No other poker series can be as eventful as the World Series of Poker (WSOP). There is something about that stage and its long history that creates a lasting impression. Over the past decades, the WSOP has lead the industry, not just in growing fields, but also in innovation. And today we take a look back at some of the greatest moments in the history of the game. Keep reading…

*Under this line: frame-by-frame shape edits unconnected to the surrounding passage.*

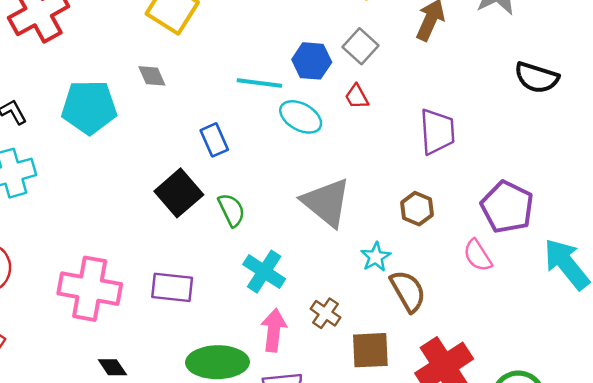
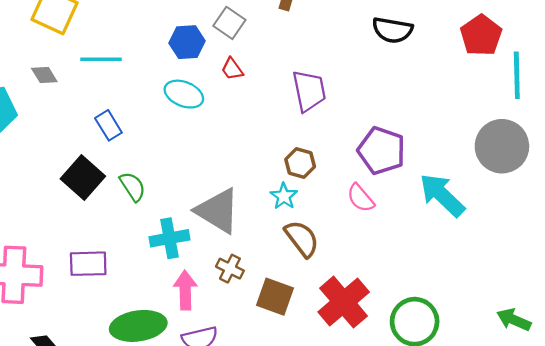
cyan line: (259, 83) -> (101, 59), moved
gray triangle: (326, 202) -> (218, 211), moved
cyan star: (376, 257) -> (284, 196), moved
cyan cross: (264, 272) -> (170, 238), turned -36
brown square: (370, 350) -> (275, 297), turned 30

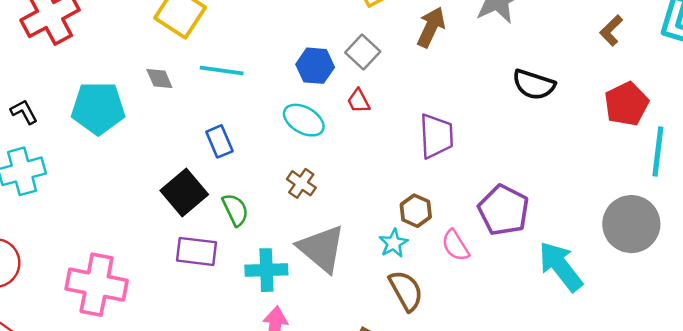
pink semicircle: (361, 198) -> (455, 245), moved
purple rectangle: (88, 264) -> (197, 251), moved
brown cross: (230, 269) -> (301, 183), moved

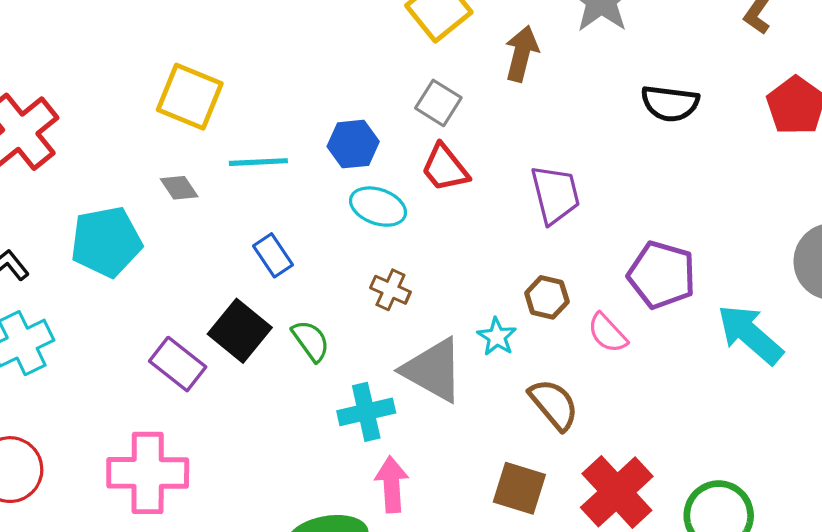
blue hexagon: (315, 66) -> (353, 144), moved
red trapezoid: (359, 101) -> (445, 168), size x1.5
cyan star: (393, 243) -> (497, 337), moved
purple rectangle: (197, 251) -> (178, 364), moved, turned 42

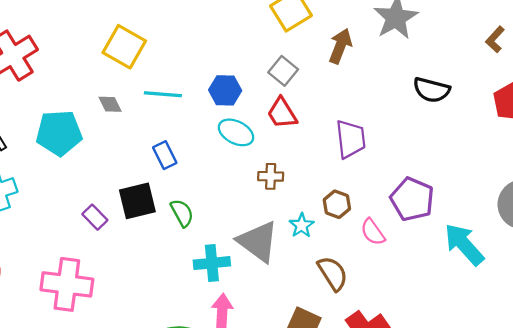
brown cross: (390, 290) -> (271, 176), moved, turned -30
black square: (240, 331) -> (137, 201), turned 30
purple rectangle: (178, 364) -> (95, 217), size x0.7

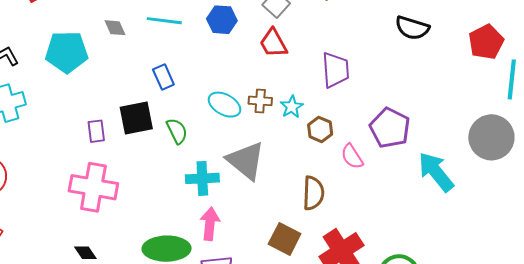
cyan ellipse: (236, 132) -> (224, 105), moved
purple rectangle: (95, 217) -> (96, 131), turned 35
cyan star: (302, 225) -> (292, 107), moved
brown semicircle: (333, 273) -> (313, 193), turned 32
pink cross: (67, 284) -> (93, 187), moved

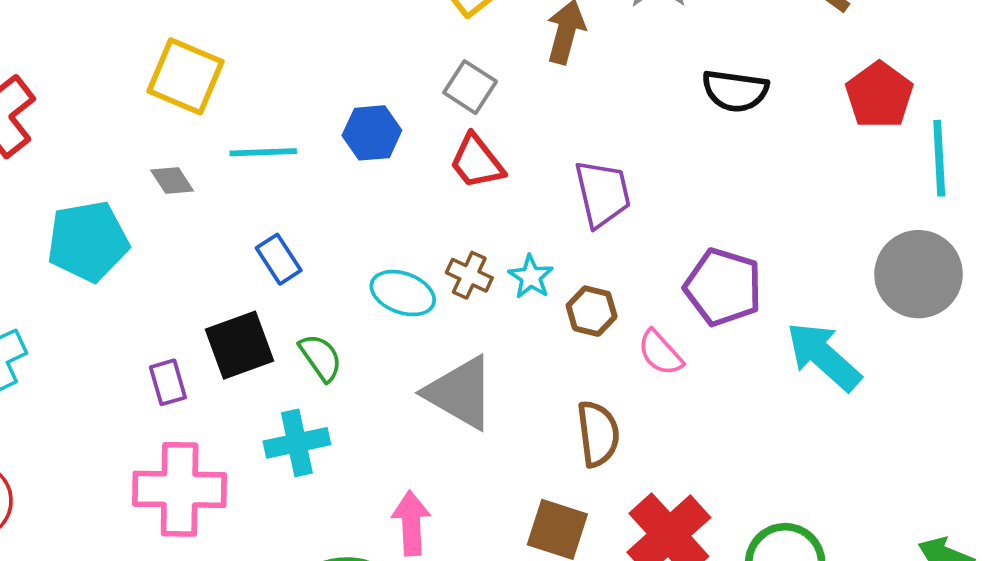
brown cross: (260, 101) -> (469, 275), turned 30
cyan cross: (202, 178) -> (297, 443), moved

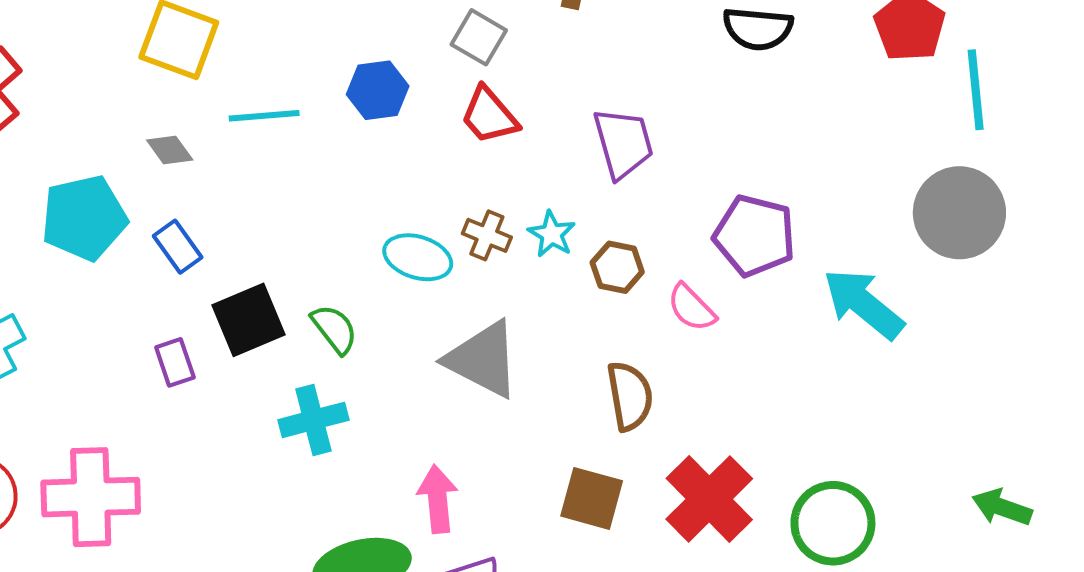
blue rectangle: (279, 259) -> (178, 247), moved
pink cross: (180, 489) -> (91, 497), moved

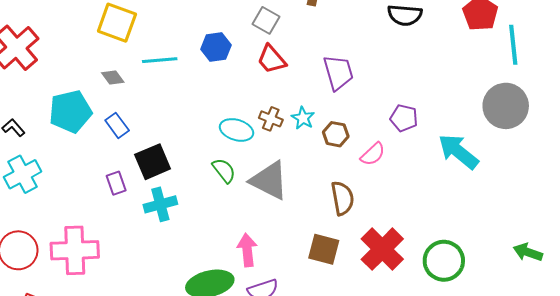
purple pentagon: (755, 236) -> (404, 118), size x0.7
pink semicircle: (692, 308) -> (373, 154), turned -88
green semicircle: (334, 329) -> (224, 170), moved
cyan cross: (313, 420) -> (160, 204), moved

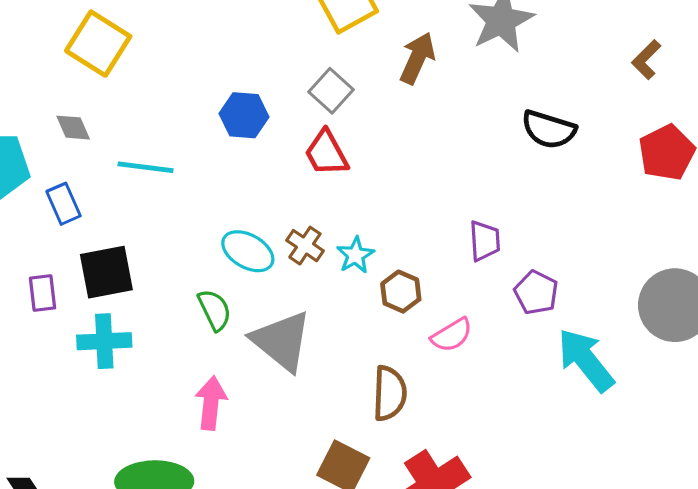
cyan line: (160, 60) -> (146, 167), moved
purple trapezoid: (338, 72) -> (485, 241), moved, size x0.7
purple pentagon: (404, 118) -> (536, 292), moved
pink arrow: (247, 250) -> (211, 403), moved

John Cynn could have taken $650,000 as consolation prize in 2016 World Series of Poker (WSOP) Main Event after battling for 7 days only to finish in 11th place and would have never returned. But that’s not Cynn’s way. Two years ago, after regrouping his mind, Cynn was crowned the WSOP champ at the Rio All Suites Hotel and Casino in Las Vegas after a recording breaking longest ever heads-up contest in the Main Event. The titanic battle lasted nearly 11 and half hours and the bracelet was eventually tied around Cynn’s wrist after he eliminated Tony Miles and said, “It was a war, and it was amazing. I’m sure it will go down in chronicles, in history as one of the best heads up matches ever.” He won $8.8 million in top prize that day.
The then champion said, “The money is very significant, but I do like to think that I don’t need the money to be happy…Even to my parents, this is money that they never could’ve imagined. It’s definitely going to be life-changing.”
A YouTuber and a poker player, Annette Obrestad is the youngest person to ever win a WSOP bracelet. The 18 years old seized the inaugural 2007 WSOPE Main Event. Her poker career started online when she was only of 15 years using the online screen name ‘Annette_15’. She never had to deposit money on any online poker site, instead she made her initial online bankroll by winning freeroll tournaments. One day before her 19th birthday, the champ took home £1 million, edging the record for a single event payout to a female player. Obrestad currently sits 2nd in Norway’s all time money list with over $3.94 million in live winnings.
The first time Amarillo Slim entered the WSOP NLH World Championship event was in the year 1972 and that’s when he rose to fame, grabbing his career first live title and that too a WSOP title! The game’s first true ambassador, after winning the WSOP ME , Slim helped bring poker to the mainstream by hitting the national television circuit, appearing on The Tonight Show, Good Morning America, and 60 Minutes.
Shifting from old school to new school, his notable performance came in 2000 when he finished runner up in the 31st Annual World Series of Poker $2,500 PLO to Phil Ivey. The legend took his last breath in 2012. He will always be remembered as one of poker originals who introduced the game to the new generation.